━━ INPUT MATERIAL

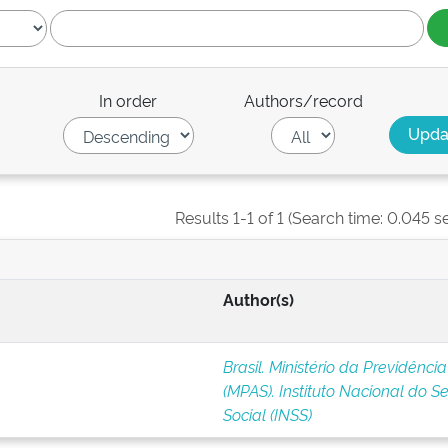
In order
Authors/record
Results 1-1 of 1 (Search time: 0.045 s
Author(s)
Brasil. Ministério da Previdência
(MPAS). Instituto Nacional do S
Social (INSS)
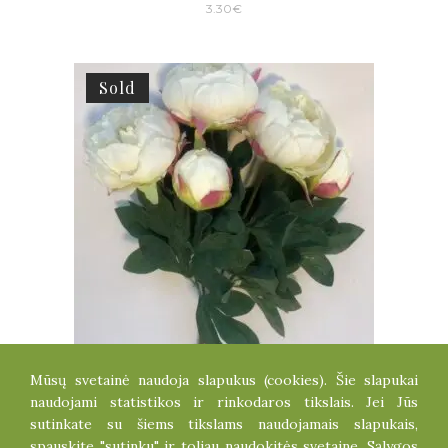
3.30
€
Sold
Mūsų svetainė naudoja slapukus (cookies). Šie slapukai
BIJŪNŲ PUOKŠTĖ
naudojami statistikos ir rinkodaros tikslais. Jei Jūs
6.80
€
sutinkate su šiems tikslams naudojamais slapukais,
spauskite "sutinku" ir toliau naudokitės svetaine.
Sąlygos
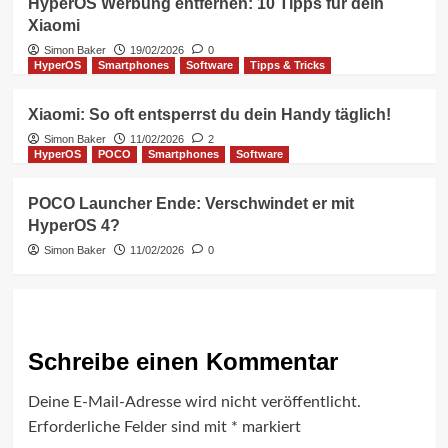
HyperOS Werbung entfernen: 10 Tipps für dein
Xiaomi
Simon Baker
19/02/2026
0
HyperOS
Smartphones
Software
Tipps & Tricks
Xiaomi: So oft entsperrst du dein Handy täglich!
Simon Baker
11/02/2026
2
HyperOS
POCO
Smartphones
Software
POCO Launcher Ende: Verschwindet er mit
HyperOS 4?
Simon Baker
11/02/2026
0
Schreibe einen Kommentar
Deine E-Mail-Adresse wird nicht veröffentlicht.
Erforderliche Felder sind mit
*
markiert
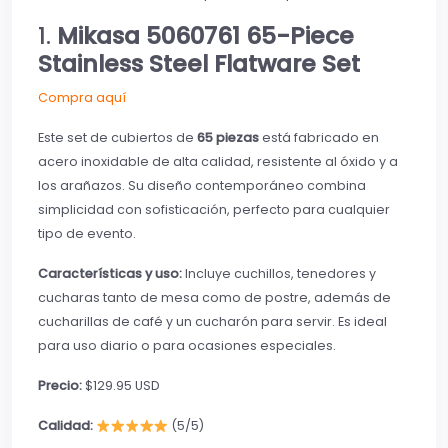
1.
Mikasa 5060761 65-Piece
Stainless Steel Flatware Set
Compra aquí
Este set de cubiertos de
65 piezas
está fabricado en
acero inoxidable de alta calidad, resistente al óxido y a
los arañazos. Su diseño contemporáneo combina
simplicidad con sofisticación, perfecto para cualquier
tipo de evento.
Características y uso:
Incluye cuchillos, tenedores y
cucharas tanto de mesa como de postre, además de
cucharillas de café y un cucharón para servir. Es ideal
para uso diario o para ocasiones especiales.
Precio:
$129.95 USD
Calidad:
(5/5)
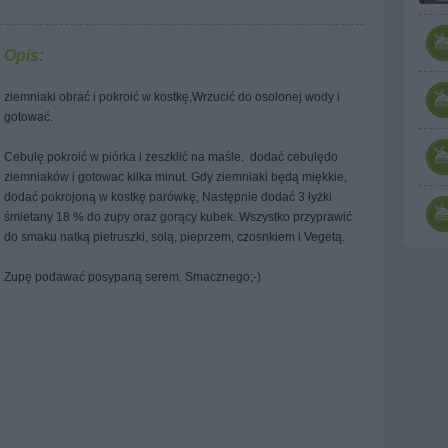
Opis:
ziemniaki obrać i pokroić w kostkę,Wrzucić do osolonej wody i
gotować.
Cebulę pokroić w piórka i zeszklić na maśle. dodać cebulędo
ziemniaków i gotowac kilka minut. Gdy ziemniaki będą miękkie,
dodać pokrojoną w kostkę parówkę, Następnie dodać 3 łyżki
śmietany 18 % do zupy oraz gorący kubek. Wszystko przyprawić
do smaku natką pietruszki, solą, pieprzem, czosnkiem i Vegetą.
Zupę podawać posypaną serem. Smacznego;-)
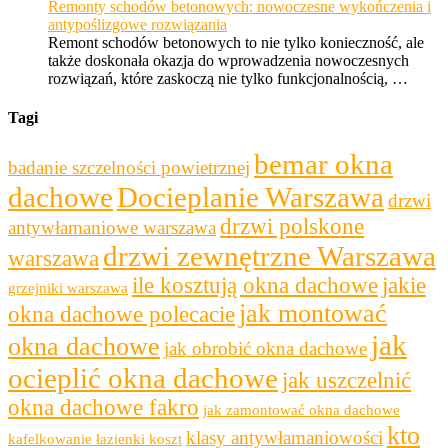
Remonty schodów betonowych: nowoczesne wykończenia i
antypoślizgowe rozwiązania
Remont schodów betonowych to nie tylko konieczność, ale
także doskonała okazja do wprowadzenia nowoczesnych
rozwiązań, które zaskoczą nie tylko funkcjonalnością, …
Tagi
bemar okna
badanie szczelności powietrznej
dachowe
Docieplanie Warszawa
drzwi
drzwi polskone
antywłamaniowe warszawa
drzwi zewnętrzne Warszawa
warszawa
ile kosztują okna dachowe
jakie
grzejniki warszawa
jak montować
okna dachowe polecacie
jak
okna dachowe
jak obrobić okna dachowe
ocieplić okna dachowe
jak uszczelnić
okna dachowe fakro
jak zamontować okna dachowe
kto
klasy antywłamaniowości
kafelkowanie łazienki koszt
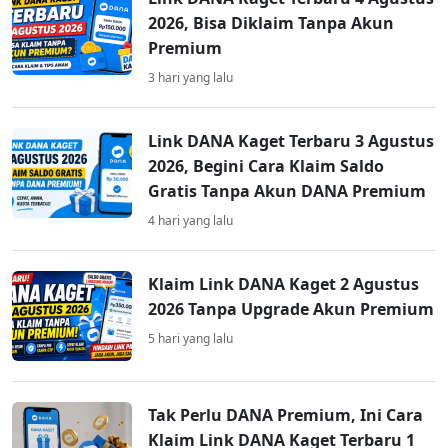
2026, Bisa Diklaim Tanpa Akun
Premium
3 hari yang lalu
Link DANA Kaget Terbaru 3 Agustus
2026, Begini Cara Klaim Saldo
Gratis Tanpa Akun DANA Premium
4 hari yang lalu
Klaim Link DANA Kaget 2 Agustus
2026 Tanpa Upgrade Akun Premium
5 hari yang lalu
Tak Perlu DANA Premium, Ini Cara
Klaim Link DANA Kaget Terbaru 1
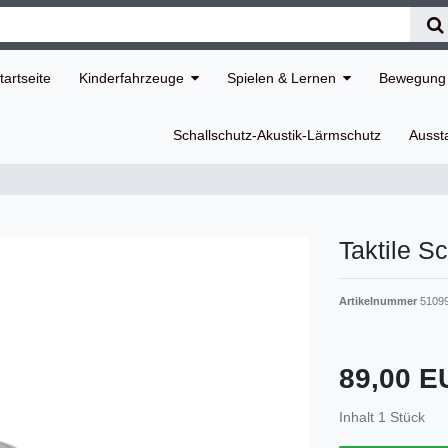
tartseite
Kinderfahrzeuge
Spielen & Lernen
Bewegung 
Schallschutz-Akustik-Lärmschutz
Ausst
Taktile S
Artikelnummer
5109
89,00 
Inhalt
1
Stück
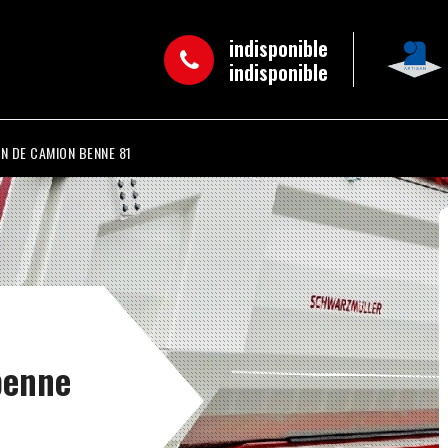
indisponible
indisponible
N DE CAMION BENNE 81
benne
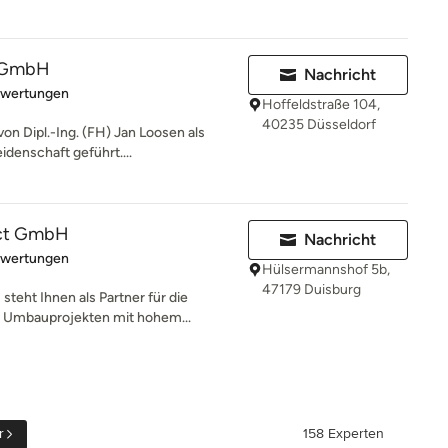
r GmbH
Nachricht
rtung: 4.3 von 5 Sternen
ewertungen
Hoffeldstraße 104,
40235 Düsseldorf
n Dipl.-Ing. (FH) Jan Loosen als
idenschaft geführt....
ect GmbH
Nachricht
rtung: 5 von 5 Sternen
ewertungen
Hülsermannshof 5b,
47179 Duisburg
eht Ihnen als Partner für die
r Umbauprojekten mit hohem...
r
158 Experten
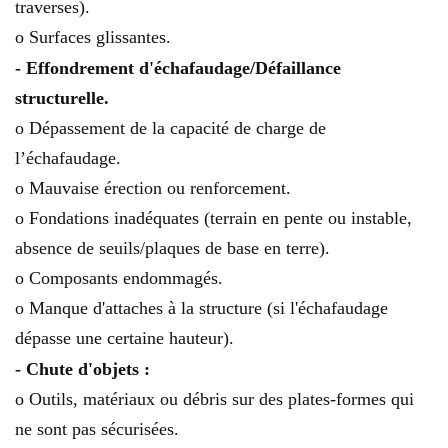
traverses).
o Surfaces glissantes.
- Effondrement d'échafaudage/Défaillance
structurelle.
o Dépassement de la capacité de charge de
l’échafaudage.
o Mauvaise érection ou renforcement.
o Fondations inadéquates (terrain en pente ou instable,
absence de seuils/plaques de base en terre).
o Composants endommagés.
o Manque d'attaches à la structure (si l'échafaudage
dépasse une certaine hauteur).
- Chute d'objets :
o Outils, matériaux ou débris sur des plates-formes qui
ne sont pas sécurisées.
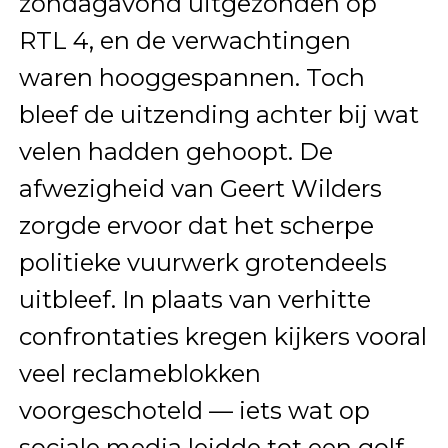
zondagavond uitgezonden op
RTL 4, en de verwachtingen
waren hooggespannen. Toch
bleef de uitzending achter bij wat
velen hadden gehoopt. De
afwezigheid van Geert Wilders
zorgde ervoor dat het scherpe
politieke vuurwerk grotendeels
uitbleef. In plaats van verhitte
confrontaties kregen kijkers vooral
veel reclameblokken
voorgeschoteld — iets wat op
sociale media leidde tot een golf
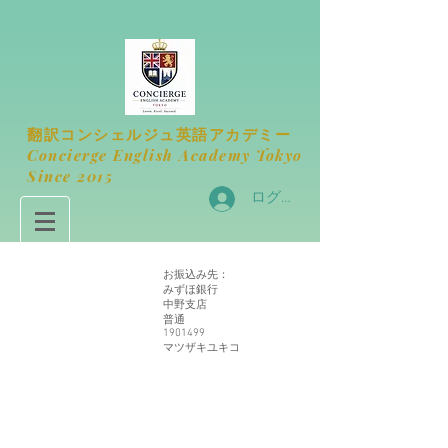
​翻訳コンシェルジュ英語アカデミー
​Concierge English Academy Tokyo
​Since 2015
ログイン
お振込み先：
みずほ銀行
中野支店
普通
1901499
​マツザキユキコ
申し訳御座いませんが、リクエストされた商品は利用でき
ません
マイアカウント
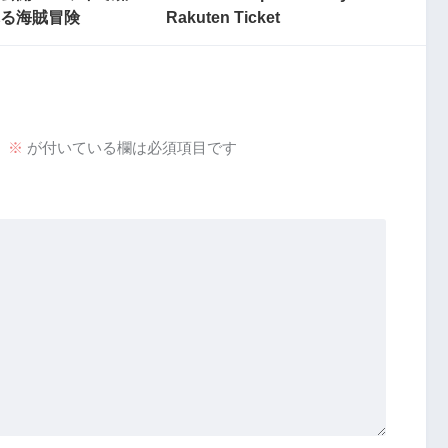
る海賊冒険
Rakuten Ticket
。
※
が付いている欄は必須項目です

━━━━
━━ INPUT MATERIAL

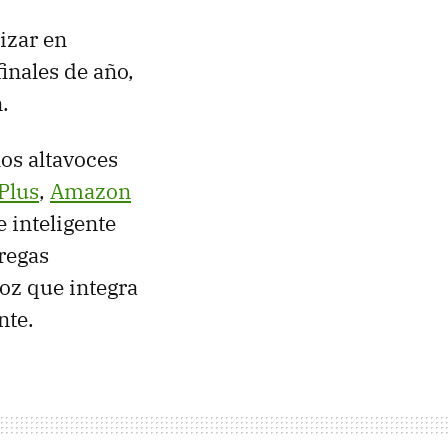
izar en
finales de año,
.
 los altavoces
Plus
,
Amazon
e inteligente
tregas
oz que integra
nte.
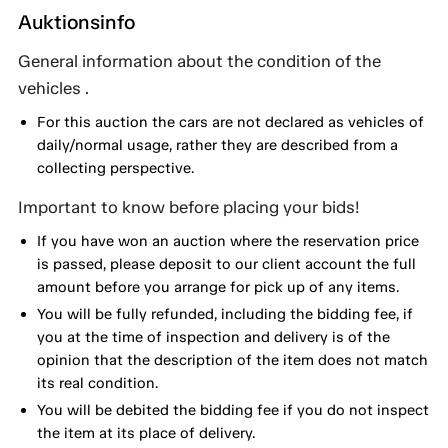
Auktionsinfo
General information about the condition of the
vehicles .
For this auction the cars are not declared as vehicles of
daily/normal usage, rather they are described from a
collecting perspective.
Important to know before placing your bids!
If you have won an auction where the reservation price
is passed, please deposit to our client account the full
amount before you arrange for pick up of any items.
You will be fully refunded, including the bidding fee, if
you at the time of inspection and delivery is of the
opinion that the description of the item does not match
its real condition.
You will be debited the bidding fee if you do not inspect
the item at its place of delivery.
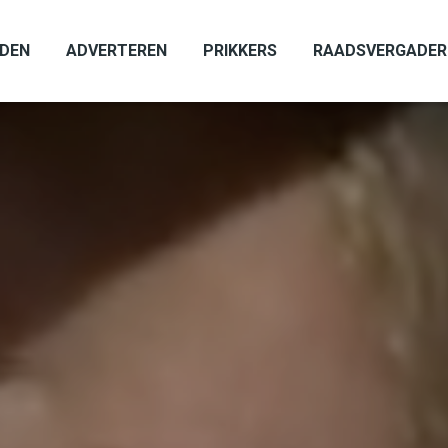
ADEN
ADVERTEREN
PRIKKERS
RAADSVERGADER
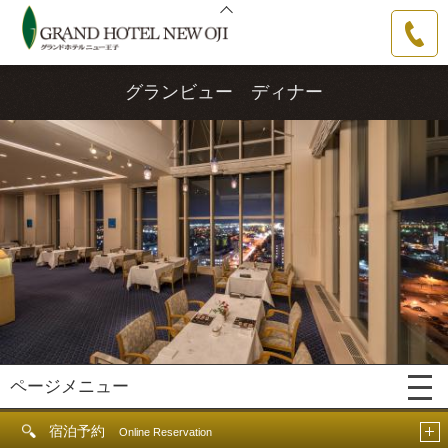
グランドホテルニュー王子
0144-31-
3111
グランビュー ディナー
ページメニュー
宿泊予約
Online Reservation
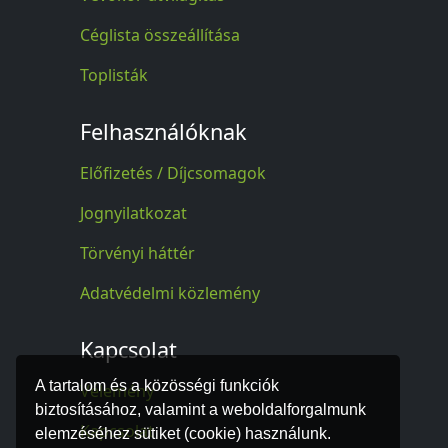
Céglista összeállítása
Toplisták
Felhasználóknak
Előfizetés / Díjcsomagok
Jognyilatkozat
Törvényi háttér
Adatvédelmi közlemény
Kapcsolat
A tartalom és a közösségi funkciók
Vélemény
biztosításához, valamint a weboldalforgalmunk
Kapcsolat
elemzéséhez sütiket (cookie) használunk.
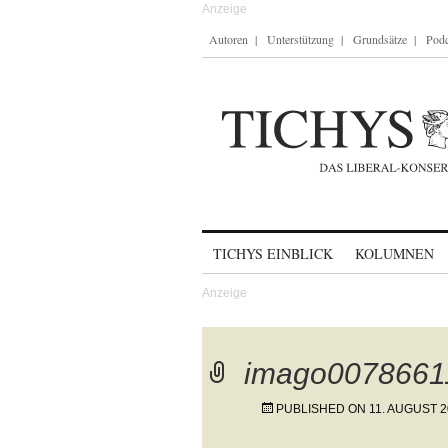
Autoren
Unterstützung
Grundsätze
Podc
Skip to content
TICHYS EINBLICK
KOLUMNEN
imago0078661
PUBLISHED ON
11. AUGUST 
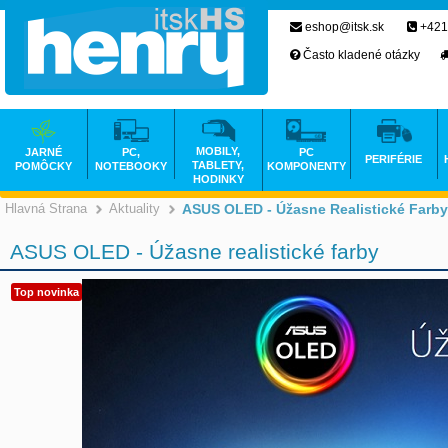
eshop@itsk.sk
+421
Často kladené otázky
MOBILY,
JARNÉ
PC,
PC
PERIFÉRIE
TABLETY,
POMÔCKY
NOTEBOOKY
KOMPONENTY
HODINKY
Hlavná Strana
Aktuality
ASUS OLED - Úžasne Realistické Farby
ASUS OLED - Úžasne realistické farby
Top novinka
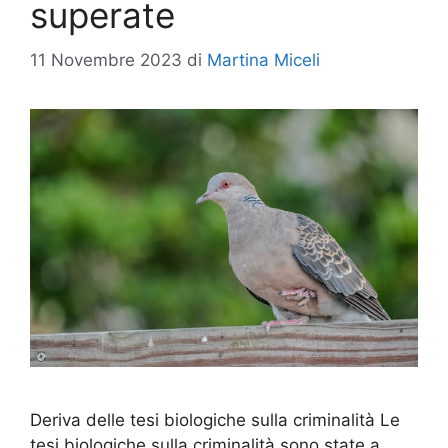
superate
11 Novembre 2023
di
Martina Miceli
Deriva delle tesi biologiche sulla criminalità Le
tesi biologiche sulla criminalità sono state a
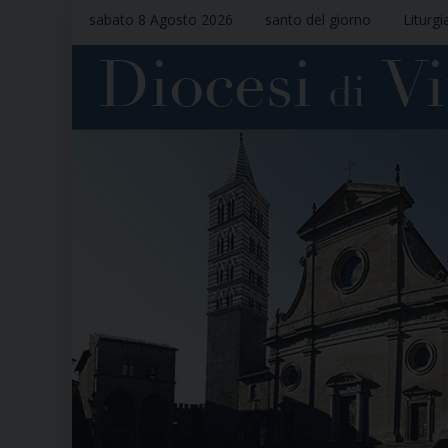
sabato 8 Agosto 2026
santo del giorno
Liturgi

━━━━

Your answer should be a single number: the count of lines in the listing that hold "Premium".

4